Kedua, kita ambil hikmah dari orang yang merayakan kelahiran si bayi dan menangisi kematian si manusia Apa sih yang membuat kita senang akan kelahiran seorang bayi? Marilah jujur pada diri sendiri, kalo rasa senang itu terhadap bahwa kita akhirnya memiliki keturunan. Jadi rasa bahagia itu lahir dari rasa kepemilikan. Dan yang kita tangisi itu juga diri kita sendiri. Kita menangisi kemalangan kita yang kehilangan apa yang pernah kita miliki, seorang manusia yang telah meninggal. Rasa sakit itu lebih di karenakan bahwa milik kita telah di ambil, dan kita tidak rela. Padahal memangnya itu milik kita? 😆 Ah, betapa egoisnya kita manusia ini.
Tapi tidak pada tempatnya juga sih kita sedih ketika seorang bayi lahir, marilah kita rayakan juga, tapi diiringi kesadaran penuh bahwa di dunia ini adalah sarana belajar bagi si bayi untuk mencapai kesempurnaan.
Dan akhirnya marilah merayakan kematian, sebab kematian adalah berarti si manusia telah pulang ke rumah sejati, dengan kesempurnaan yang di dapat di dunia ini. Mari berpesta!!!
“Turut berbahagia atas meninggalnya bapak X”
…
…
…
Ng, kayaknya perlu sosialisasi besar-besaran dulu 😆
@dana kalau aku mungkin lebih kepada biasa-biasa ajalah…, kalau aspek tangs dan tawa sudah tersedia, yach gunakann saja…
kalau tertawa tentang bayi lahir, engga lama juga tertawanya..begitu eforia hilang kekesalan pun hadir…kebebasan berkurang…mau pergi-pergi terhalang, tidur malam terganggu akh …mana itu tertawa yg dulu..mana itu kebanggaan….
Kalau menangis karena kehilangan, juga nangisnya engga lama-lama, sudah dikubur, berkunjunglah beberapa hari…berkurang sebulan beberapa kali, berkurang lagi setahun beberapa kali…bahkan..sampai sipenjaga kubur datang…bu..kuburan bapak mau kami bersihkan…sudah tinggi kali lalangnya….eh..sudah lupa kalau ada kuburan yang dulu ditangisi…pake nada (bukan dana…na..da…) pulak itu…

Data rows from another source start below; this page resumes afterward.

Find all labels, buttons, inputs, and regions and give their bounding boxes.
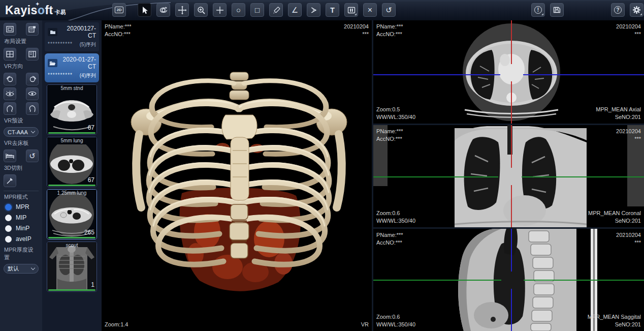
mpr-thickness-select[interactable]: 默认 <box>4 264 39 274</box>
close-icon: × <box>368 6 372 15</box>
crosshair-sagittal-vertical[interactable] <box>511 229 512 272</box>
crosshair-sagittal-horizontal[interactable] <box>524 280 644 281</box>
report-info-button[interactable]: ! <box>531 3 545 17</box>
remove-bed-button[interactable] <box>4 149 16 162</box>
series-thumbnail-scout[interactable]: scout 1 <box>47 242 97 292</box>
series-thumbnail-5mm-stnd[interactable]: 5mm stnd 67 <box>47 84 97 135</box>
header-bar: Kayisoft✦ 卡易 2D <box>0 0 644 20</box>
viewport-mpr-coronal[interactable]: PName:***AccNO:*** 20210204*** Zoom:0.6W… <box>373 125 644 227</box>
mpr-thickness-value: 默认 <box>8 265 19 273</box>
reset-view-button[interactable]: ↺ <box>382 3 396 17</box>
sagittal-date-overlay: 20210204*** <box>616 231 641 247</box>
crosshair-coronal-vertical[interactable] <box>511 185 512 227</box>
series-thumbnail-1-25mm-lung[interactable]: 1.25mm lung 265 <box>47 189 97 239</box>
bed-icon <box>6 153 14 160</box>
radio-icon <box>5 204 12 210</box>
crosshair-tool-button[interactable] <box>213 3 227 17</box>
rotate-3d-icon <box>159 6 168 15</box>
coronal-date-overlay: 20210204*** <box>616 128 641 143</box>
vr-view-anterior-button[interactable] <box>4 87 16 100</box>
submenu-corner-mark <box>541 13 543 15</box>
crosshair-icon <box>215 6 224 15</box>
help-button[interactable]: ? <box>611 3 625 17</box>
mpr-mode-radio-aveip[interactable]: aveIP <box>5 235 39 243</box>
text-annotation-button[interactable]: T <box>326 3 339 17</box>
vr-view-posterior-button[interactable] <box>26 87 39 100</box>
vr-head-right-icon <box>28 105 36 113</box>
series-thumbnail-5mm-lung[interactable]: 5mm lung 67 <box>47 137 97 187</box>
ct-viewer-app: Kayisoft✦ 卡易 2D <box>0 0 644 331</box>
rotate-3d-tool-button[interactable] <box>156 3 170 17</box>
rectangle-roi-button[interactable]: □ <box>250 3 264 17</box>
viewport-mpr-axial[interactable]: PName:***AccNO:*** 20210204*** Zoom:0.5W… <box>373 20 644 124</box>
bed-reset-button[interactable]: ↺ <box>26 149 39 162</box>
crosshair-axial-horizontal[interactable] <box>373 74 500 75</box>
radio-icon <box>5 215 12 221</box>
cursor-tool-button[interactable] <box>138 3 151 17</box>
save-icon <box>553 6 561 14</box>
vr-rotate-left-button[interactable] <box>4 73 16 85</box>
pan-move-icon <box>178 6 187 15</box>
radio-icon <box>5 236 12 243</box>
crosshair-axial-vertical[interactable] <box>511 81 512 124</box>
save-export-button[interactable] <box>550 3 564 17</box>
crosshair-coronal-horizontal[interactable] <box>373 176 498 177</box>
axial-series-overlay: MPR_MEAN AxialSeNO:201 <box>596 106 641 121</box>
settings-button[interactable] <box>630 3 643 17</box>
study-item-2020-01-27[interactable]: 2020-01-27-CT ********** (4)序列 <box>45 53 99 82</box>
cobb-angle-tool-button[interactable] <box>307 3 320 17</box>
cursor-icon <box>140 6 149 15</box>
reset-icon: ↺ <box>385 6 392 15</box>
study-item-20200127[interactable]: 20200127-CT ********** (5)序列 <box>45 22 99 51</box>
vr-preset-select[interactable]: CT-AAA <box>4 127 39 137</box>
view-2d-button[interactable]: 2D <box>112 3 126 17</box>
scalpel-cut-button[interactable] <box>4 174 16 187</box>
pan-tool-button[interactable] <box>175 3 189 17</box>
scalpel-icon <box>6 177 14 185</box>
mpr-mode-radio-mip[interactable]: MIP <box>5 214 39 221</box>
pencil-ruler-icon <box>272 6 281 15</box>
layout-split-button[interactable] <box>26 48 39 61</box>
vr-direction-label: VR方向 <box>4 63 39 70</box>
crosshair-sagittal-horizontal[interactable] <box>373 280 501 281</box>
crosshair-axial-horizontal[interactable] <box>523 74 644 75</box>
layout-grid-2x2-button[interactable] <box>4 48 16 61</box>
load-progress-bar <box>48 132 95 134</box>
layout-custom-icon <box>28 26 36 33</box>
mpr-mode-radio-mpr[interactable]: MPR <box>5 203 39 210</box>
vr-view-head-right-button[interactable] <box>26 102 39 115</box>
viewport-mpr-sagittal[interactable]: PName:***AccNO:*** 20210204*** Zoom:0.6W… <box>373 229 644 331</box>
window-level-button[interactable] <box>344 3 358 17</box>
viewport-vr-3d[interactable]: PName:***AccNO:*** 20210204*** Zoom:1.4 … <box>102 20 372 331</box>
angle-tool-button[interactable]: ∠ <box>288 3 302 17</box>
vr-view-head-left-button[interactable] <box>4 102 16 115</box>
zoom-tool-button[interactable] <box>194 3 208 17</box>
vr-preset-value: CT-AAA <box>8 129 28 135</box>
sagittal-zoom-overlay: Zoom:0.6WW/WL:350/40 <box>376 313 415 328</box>
crosshair-sagittal-vertical[interactable] <box>511 289 512 331</box>
vr-rotate-right-button[interactable] <box>26 73 39 85</box>
measure-length-button[interactable] <box>269 3 283 17</box>
load-progress-bar <box>48 237 95 238</box>
cut-3d-label: 3D切割 <box>4 164 39 172</box>
delete-annotation-button[interactable]: × <box>363 3 377 17</box>
layout-custom-button[interactable] <box>26 23 39 36</box>
layout-single-button[interactable] <box>4 23 16 36</box>
submenu-corner-mark <box>355 13 357 15</box>
mpr-mode-radio-minp[interactable]: MinP <box>5 225 39 232</box>
crosshair-coronal-vertical[interactable] <box>511 125 512 168</box>
layout-section-label: 布局设置 <box>4 38 39 45</box>
text-tool-icon: T <box>330 6 335 14</box>
crosshair-coronal-horizontal[interactable] <box>522 176 644 177</box>
layout-grid-icon <box>6 51 14 57</box>
crosshair-axial-vertical[interactable] <box>511 20 512 64</box>
submenu-corner-mark <box>640 13 642 15</box>
folder-open-icon <box>48 59 57 67</box>
mpr-mode-label: MPR模式 <box>4 193 39 201</box>
series-panel: 20200127-CT ********** (5)序列 2020-01-27-… <box>42 20 102 331</box>
coronal-zoom-overlay: Zoom:0.6WW/WL:350/40 <box>376 209 415 225</box>
vr-date-overlay: 20210204*** <box>344 23 369 38</box>
thumbnail-xray-image <box>47 242 96 291</box>
vr-head-left-icon <box>6 105 14 113</box>
ellipse-roi-button[interactable]: ○ <box>232 3 245 17</box>
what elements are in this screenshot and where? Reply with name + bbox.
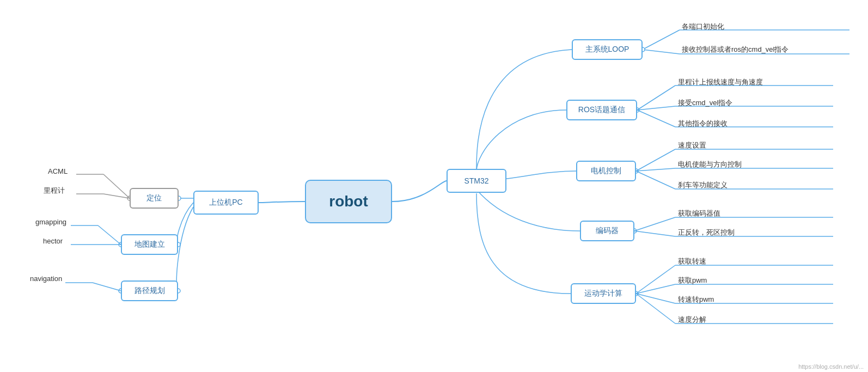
encoder-node: 编码器: [580, 221, 634, 241]
leaf-kin3: 转速转pwm: [678, 295, 714, 304]
shangweiji-label: 上位机PC: [209, 198, 242, 208]
dingwei-node: 定位: [130, 188, 179, 209]
zhuxitong-label: 主系统LOOP: [585, 45, 629, 54]
lujing-node: 路径规划: [121, 280, 178, 301]
svg-line-15: [636, 168, 675, 171]
ditu-label: 地图建立: [135, 240, 165, 249]
leaf-enc2: 正反转，死区控制: [678, 228, 735, 237]
svg-line-45: [98, 225, 121, 245]
leaf-kin1: 获取转速: [678, 257, 706, 266]
leaf-navigation: navigation: [30, 275, 62, 283]
dingwei-label: 定位: [146, 193, 162, 203]
leaf-motor2: 电机使能与方向控制: [678, 160, 742, 169]
ditu-node: 地图建立: [121, 234, 178, 255]
svg-line-50: [93, 283, 121, 291]
leaf-motor3: 刹车等功能定义: [678, 180, 728, 190]
robot-node: robot: [305, 180, 392, 223]
lujing-label: 路径规划: [135, 286, 165, 296]
mindmap-svg: [0, 0, 868, 372]
stm32-node: STM32: [447, 169, 506, 193]
leaf-lichengji: 里程计: [44, 186, 65, 196]
robot-label: robot: [329, 193, 368, 210]
watermark: https://blog.csdn.net/u/...: [798, 363, 864, 370]
svg-line-17: [636, 171, 675, 189]
leaf-enc1: 获取编码器值: [678, 209, 720, 218]
svg-line-22: [634, 231, 675, 236]
leaf-kin2: 获取pwm: [678, 276, 707, 285]
leaf-ros1: 里程计上报线速度与角速度: [678, 77, 763, 87]
svg-line-6: [637, 86, 675, 110]
leaf-kin4: 速度分解: [678, 315, 706, 325]
leaf-ros3: 其他指令的接收: [678, 119, 728, 129]
encoder-label: 编码器: [596, 226, 619, 236]
svg-line-13: [636, 149, 675, 171]
svg-line-10: [637, 110, 675, 127]
motor-ctrl-label: 电机控制: [591, 166, 621, 176]
leaf-ros2: 接受cmd_vel指令: [678, 98, 732, 108]
leaf-hector: hector: [43, 237, 63, 245]
kinematics-node: 运动学计算: [571, 283, 636, 304]
leaf-zhu2: 接收控制器或者ros的cmd_vel指令: [682, 45, 788, 54]
motor-ctrl-node: 电机控制: [576, 161, 636, 181]
kinematics-label: 运动学计算: [584, 289, 622, 298]
svg-line-20: [634, 217, 675, 231]
ros-topic-node: ROS话题通信: [566, 100, 637, 120]
shangweiji-node: 上位机PC: [193, 191, 259, 215]
leaf-motor1: 速度设置: [678, 141, 706, 150]
ros-topic-label: ROS话题通信: [578, 105, 625, 115]
zhuxitong-node: 主系统LOOP: [572, 39, 643, 60]
stm32-label: STM32: [464, 176, 488, 185]
leaf-gmapping: gmapping: [35, 218, 66, 226]
leaf-zhu1: 各端口初始化: [682, 22, 724, 32]
svg-line-0: [643, 30, 680, 50]
leaf-acml: ACML: [48, 167, 68, 175]
svg-line-2: [643, 50, 680, 54]
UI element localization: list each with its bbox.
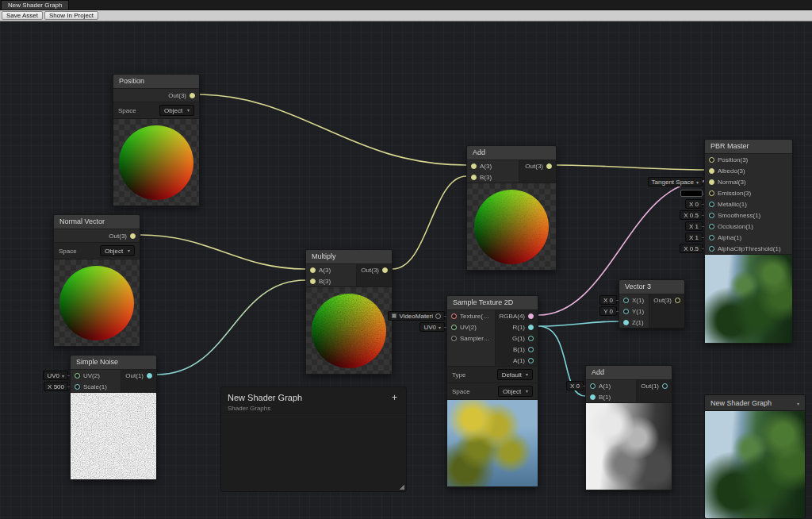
input-port-alpha[interactable] [709, 235, 714, 240]
output-port-out3[interactable] [382, 267, 388, 273]
metallic-value-field[interactable]: X 0 [685, 199, 703, 209]
input-port-alphaclipthreshold[interactable] [709, 246, 714, 252]
output-port-out3[interactable] [675, 298, 680, 303]
input-port-uv[interactable] [451, 325, 457, 330]
input-port-albedo[interactable] [709, 168, 714, 174]
texture-icon [392, 313, 396, 318]
toolbar: Save Asset Show In Project [0, 10, 812, 21]
wire-normal-to-multiply-a[interactable] [140, 235, 305, 269]
occlusion-value-field[interactable]: X 1 [685, 221, 703, 231]
master-preview-panel[interactable]: New Shader Graph [704, 394, 806, 519]
scale-value-field[interactable]: X 500 [44, 382, 68, 391]
wire-position-to-add-a[interactable] [197, 94, 466, 165]
port-label: Alpha(1) [718, 234, 741, 241]
input-port-a[interactable] [590, 383, 596, 389]
node-title[interactable]: Simple Noise [71, 356, 156, 370]
preview-sphere [474, 190, 549, 264]
texture-object-field[interactable]: VideoMateri [388, 311, 445, 321]
wire-noise-to-multiply-b[interactable] [157, 280, 305, 375]
output-port-out3[interactable] [190, 93, 195, 98]
y-value-field[interactable]: Y 0 [599, 306, 617, 316]
node-title[interactable]: Position [113, 75, 199, 89]
space-dropdown[interactable]: Object [100, 245, 135, 256]
input-port-b[interactable] [471, 175, 477, 180]
a-value-field[interactable]: X 0 [566, 381, 584, 390]
node-title[interactable]: Normal Vector [54, 215, 140, 229]
blackboard-panel[interactable]: New Shader Graph + Shader Graphs [220, 386, 407, 492]
blackboard-title[interactable]: New Shader Graph [228, 393, 302, 402]
show-in-project-button[interactable]: Show In Project [44, 11, 98, 20]
save-asset-button[interactable]: Save Asset [2, 11, 43, 20]
node-vector3[interactable]: X 0 Y 0 Vector 3 X(1) Y(1) Z(1) Out(3) [619, 279, 685, 329]
resize-grip[interactable] [399, 484, 404, 490]
chevron-down-icon[interactable] [797, 399, 799, 407]
input-port-normal[interactable] [709, 179, 714, 185]
alphaclip-value-field[interactable]: X 0.5 [680, 244, 703, 253]
node-preview [54, 259, 140, 346]
node-normal-vector[interactable]: Normal Vector Out(3) Space Object [53, 214, 140, 347]
node-pbr-master[interactable]: Tangent Space X 0 X 0.5 X 1 X 1 X 0.5 PB… [704, 139, 793, 344]
input-port-b[interactable] [310, 279, 316, 284]
output-port-b[interactable] [528, 347, 534, 352]
space-dropdown[interactable]: Object [159, 105, 194, 116]
tab-new-shader-graph[interactable]: New Shader Graph [1, 0, 69, 10]
input-port-metallic[interactable] [709, 202, 714, 207]
output-port-out1[interactable] [662, 383, 668, 389]
input-port-smoothness[interactable] [709, 213, 714, 218]
normal-space-dropdown[interactable]: Tangent Space [648, 177, 703, 186]
graph-canvas[interactable]: Position Out(3) Space Object Normal Vect… [0, 21, 812, 519]
output-port-out1[interactable] [147, 373, 152, 379]
chevron-down-icon [187, 106, 190, 114]
smoothness-value-field[interactable]: X 0.5 [680, 210, 703, 220]
node-title[interactable]: Vector 3 [619, 280, 684, 294]
input-port-a[interactable] [471, 163, 477, 169]
node-title[interactable]: Add [467, 146, 556, 160]
node-simple-noise[interactable]: UV0 X 500 Simple Noise UV(2) Scale(1) Ou… [70, 355, 157, 480]
port-label: Y(1) [632, 308, 644, 315]
port-label: Texture(T2) [460, 313, 491, 320]
wire-add-to-albedo[interactable] [557, 165, 704, 170]
input-port-texture[interactable] [451, 313, 457, 319]
uv-channel-dropdown[interactable]: UV0 [43, 371, 68, 380]
output-port-out3[interactable] [546, 163, 552, 169]
port-label: Out(3) [168, 92, 186, 99]
node-title[interactable]: PBR Master [705, 140, 792, 154]
wire-r-to-vector3-z[interactable] [538, 321, 619, 326]
node-position[interactable]: Position Out(3) Space Object [113, 74, 200, 206]
input-port-uv[interactable] [75, 373, 80, 379]
output-port-g[interactable] [528, 336, 534, 341]
input-port-z[interactable] [623, 320, 629, 325]
chevron-down-icon [439, 324, 441, 331]
node-add-bottom[interactable]: X 0 Add A(1) B(1) Out(1) [585, 365, 672, 490]
space-dropdown[interactable]: Object [498, 386, 533, 397]
port-label: B(1) [599, 394, 611, 401]
input-port-sampler[interactable] [451, 336, 457, 341]
input-port-b[interactable] [590, 394, 596, 400]
alpha-value-field[interactable]: X 1 [685, 233, 703, 242]
output-port-r[interactable] [528, 325, 534, 330]
input-port-position[interactable] [709, 157, 714, 163]
master-preview-header[interactable]: New Shader Graph [705, 395, 805, 411]
input-port-scale[interactable] [75, 384, 80, 390]
input-port-a[interactable] [310, 267, 316, 273]
object-picker-icon[interactable] [435, 313, 441, 319]
node-title[interactable]: Sample Texture 2D [447, 296, 538, 310]
x-value-field[interactable]: X 0 [599, 295, 617, 305]
type-dropdown[interactable]: Default [497, 369, 533, 380]
output-port-rgba[interactable] [528, 313, 534, 319]
input-port-emission[interactable] [709, 190, 714, 196]
node-add-top[interactable]: Add A(3) B(3) Out(3) [466, 145, 557, 271]
node-title[interactable]: Add [586, 366, 672, 380]
node-multiply[interactable]: Multiply A(3) B(3) Out(3) [305, 249, 393, 375]
input-port-y[interactable] [623, 309, 629, 314]
uv-channel-dropdown[interactable]: UV0 [419, 322, 445, 332]
input-port-x[interactable] [623, 298, 629, 303]
add-property-button[interactable]: + [389, 392, 400, 403]
node-title[interactable]: Multiply [306, 250, 392, 264]
output-port-a[interactable] [528, 358, 534, 363]
node-sample-texture-2d[interactable]: VideoMateri UV0 Sample Texture 2D Textur… [446, 295, 538, 487]
emission-color-swatch[interactable] [680, 190, 703, 197]
output-port-out3[interactable] [130, 233, 136, 239]
input-port-occlusion[interactable] [709, 224, 714, 229]
wire-multiply-to-add-b[interactable] [393, 176, 466, 269]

yah biasa-biasa ajalah….ada senyum pakek, ada nangis..pakek..ada hua..ha..ha.ha..pake…
“hore ada yang mati” masa kek gitu??
mmm…betul juga..meskipun hidup dijalani dengan senang hati, pasti masih ada sesuatu yg mengganjal di dalam hati ini…halah
Membaca tulisan mas Dana yang ini jadi ingat salah seorang guru saya…perkataan beliau persis dengan 2 poin renungan mas Dana tentang kelahiran dan kematian.
**************
Lho kematian tidak ada salahnya untuk dirayakan hehehe…
Karena dengan kematian kemungkinan menambah dosa berhenti.
Memang “melanjutkan” kehidupan (melanjutkan?—> kok kesannya ada pilihan ya hehehe) memiliki dua kemungkinan….menambah dosa atau mengurangi dosa (syukur2 menambah pahala).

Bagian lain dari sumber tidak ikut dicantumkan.